### What the task asks:
Everything in the listing below should be repeated exactly, apart from the pictures.

----- Data extracts

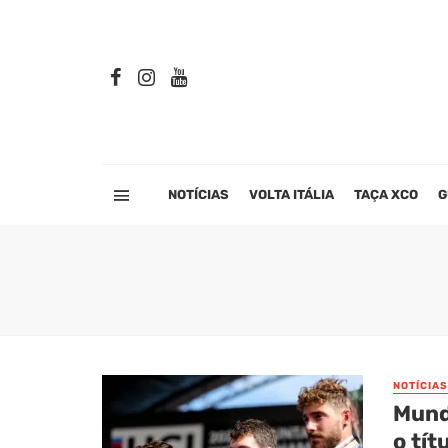
NOTÍCIAS
VOLTA ITÁLIA
TAÇA XCO
G
NOTÍCIAS
Mund
o tít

----------

### Response:
NOTÍCIAS
VOLTA ITÁLIA
TAÇA XCO
G
NOTÍCIAS
Mund
o tít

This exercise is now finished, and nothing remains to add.